CLSDASMar 14, 2022

RED-ACE: Robust Error Detection for ASR using Confidence Embeddings

DeepMind
arXiv:2203.07172v3291 citationsh-index: 11
Originality Incremental advance
AI Analysis

This work addresses the challenge of improving error detection in ASR systems for applications like transcription services, though it is incremental by building on existing text-based methods.

The paper tackled the problem of detecting errors in automatic speech recognition (ASR) transcriptions by incorporating the ASR system's word-level confidence scores, resulting in improved performance and robustness, as demonstrated through experiments on a novel dataset.
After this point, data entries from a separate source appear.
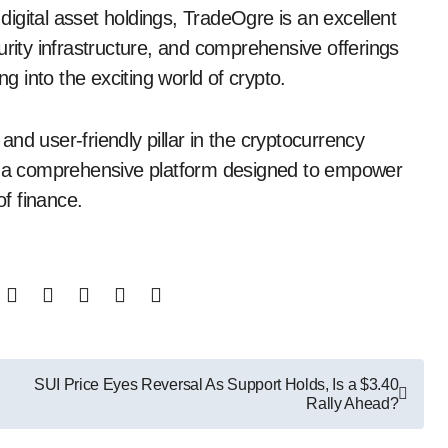
igital asset holdings, TradeOgre is an excellent
urity infrastructure, and comprehensive offerings
ng into the exciting world of crypto.
nd user-friendly pillar in the cryptocurrency
’s a comprehensive platform designed to empower
of finance.
SUI Price Eyes Reversal As Support Holds, Is a $3.40
Rally Ahead?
ASR Error Detection (AED) models aim to post-process the output of Automatic Speech Recognition (ASR) systems, in order to detect transcription errors. Modern approaches usually use text-based input, comprised solely of the ASR transcription hypothesis, disregarding additional signals from the ASR model. Instead, we propose to utilize the ASR system's word-level confidence scores for improving AED performance. Specifically, we add an ASR Confidence Embedding (ACE) layer to the AED model's encoder, allowing us to jointly encode the confidence scores and the transcribed text into a contextualized representation. Our experiments show the benefits of ASR confidence scores for AED, their complementary effect over the textual signal, as well as the effectiveness and robustness of ACE for combining these signals. To foster further research, we publish a novel AED dataset consisting of ASR outputs on the LibriSpeech corpus with annotated transcription errors.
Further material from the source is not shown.